Film de aliento trágico sin halitosis cursi, con el mito de un Edipo
al revés que encuentra a su más que propicia Electra. A ver si me
explico.
Pero
antes destacaré lo desigual del duelo interpretativo, que se decía
antes, entre Kirk
Douglas
y Rock
Hudson.
Al primero, un trotamundos tempestuoso, donjuán y con halo
romántico–maldito (le pagaban un trago por cada poema), no paran
de husmearle las espuelas los perros negros del mal y de la muerte
(esto suena a García Márquez tras haber obtenido audiencia con
Fidel). Perseguido por Rock Hudson (¡qué miedo!), intenta en vano
recobrar a su amor de juventud, Dorothy
Malone,
a la que lleva sin ver el mismo lapso de tiempo que ella tenía
cuando se conocieron (en cambio esto se parece a uno de los primeros
párrafos de “Lolita”, ¡dios mío!, el insomnio me hace extenuar
bibliotecas imaginarias y esto mismo suena a Borges conferenciando
sobre el tiempo –no atmosférico– mientras que en aquella nieve
de confeti Kempes marcaba el primero porque Cruyff no estaba)…
Ya
me he reportado. Íbamos por que el ciego romántico de Kirk sigue
creyendo que ama a la actual Dorothy, casada con Joseph
Cotten
y con una hija adolescente, Melisa, cuando lo que en verdad ama es el
pasado, el recuerdo mitificado de la joven de dieciséis años que
entonces era Dorothy, surgiendo poco a poco de la oscuridad hasta
resplandecer ante el fuego con su traje amarillo limón como otra
llama, imagen en que –cual cinéfilo– se le detuvo el
tiempo para siempre.
En
cambio, Rock Hudson es un sheriff que viene a prender al otro para
que lo juzguen en ya no recuerdo qué estado, digamos Florida, ya que
Kirk el seductor provocó el suicidio de su hermana y dio muerte al
cuñado (¡bravo por él!). Toda la familia, encabezada por los dos
enemigos empleados por Cotten como vaqueros, efectúa el típico
traslado de ganado precisamente
a Florida.
Con
un curioso afán didáctico, el también panteísta Kirk le va
revelando a la joven Melisa los secretos de la Naturaleza, en
principio detalles inocentes, como el nacimiento de un ternero y
cositas así, y le recita algún que otro poema pero ya no a cambio
de ningún trago.
Muere
el marido de Dorothy en una reyerta que no viene al caso, y Hudson y
Douglas también se disputan a la viuda sin luto. En el resto del
trayecto se suceden los habituales ataques de indios y cuatreros
–sólo falta la estampida–, y Dorothy se decanta por el más
anodino pero estable y seguro como una roca Rock, aunque todos
sabemos –Alma incluida– que al que de veras quiere es a Kirk el
interesante, pero, claro, en lo que no cree es en su infantilizado
amor por ella.
Entonces
Kirk el maldito sublima su desengaño en su principal admiradora,
Melisa (¿o era Melinda?, en cualquier caso la hija de Dorothy), de
dieciséis
años,
que precisamente una noche se pone el vestido amarillo limón que ha
encontrado en el baúl de los recuerdos de su madre y surge poco a
poco de la oscuridad al resplandor de una hoguera como una llama
temblando al recuerdo de Kirk el cinéfilo, digo el romántico.

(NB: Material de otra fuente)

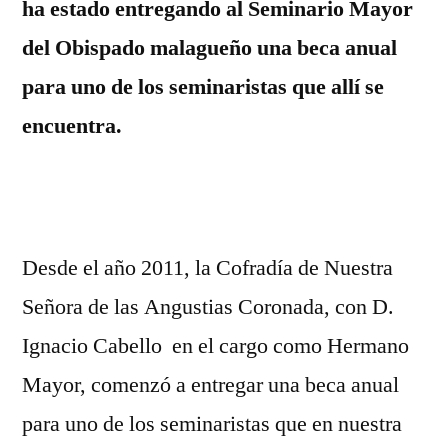
ha estado entregando al Seminario Mayor
Angustias
del Obispado malagueño una beca anual
Coronada
un
para uno de los seminaristas que allí se
año
encuentra.
más
con
los
seminaristas
malagueños
Desde el año 2011, la Cofradía de Nuestra
Señora de las Angustias Coronada, con D.
Ignacio Cabello en el cargo como Hermano
Mayor, comenzó a entregar una beca anual
para uno de los seminaristas que en nuestra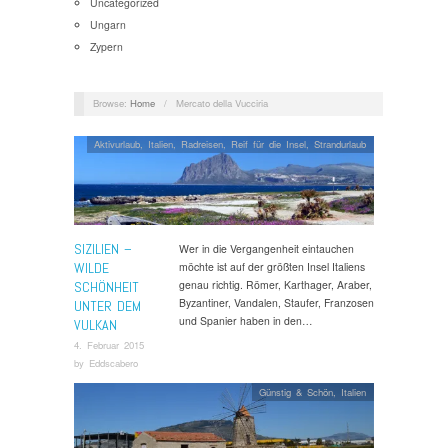
Uncategorized
Ungarn
Zypern
Browse:
Home
/
Mercato della Vucciria
Aktivurlaub
,
Italien
,
Radreisen
,
Reif für die Insel
,
Strandurlaub
SIZILIEN –
Wer in die Vergangenheit eintauchen
WILDE
möchte ist auf der größten Insel Italiens
genau richtig. Römer, Karthager, Araber,
SCHÖNHEIT
Byzantiner, Vandalen, Staufer, Franzosen
UNTER DEM
und Spanier haben in den…
VULKAN
4. Februar 2015
by
Eddscabero
Günstig & Schön
,
Italien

Ignorando la diferencia de edad, Kirk y Melinda (o Melisa o Miranda)
se comprometen.
Y
lo peor –es decir, lo mejor– es cuando más tarde Kirk el
enamorado tranquiliza a la celosa
madre insistiéndole en que quiere a su hija de verdad, la ama más
que a su vida y como nunca ha querido a ninguna
mujer, y algo escocida ella le replica que eso no le extraña nada
porque es su
hija (¡la de él, pobre castellano que no distingue el género en
los pronombres posesivos!), y justo entonces la mía y yo dimos un
respingo porque la consorte dio un portazo y con un poquito de razón
me preguntó qué porquerías le estaba haciendo ver a su (la de
ella) pobre hija.
Pero
la película me encantó, de verdad, lo que pasa es que hay algo
dentro de mí que, al intentar explicar por qué me gusta algo, acaba
por denigrarlo. Lo sabe la consorte.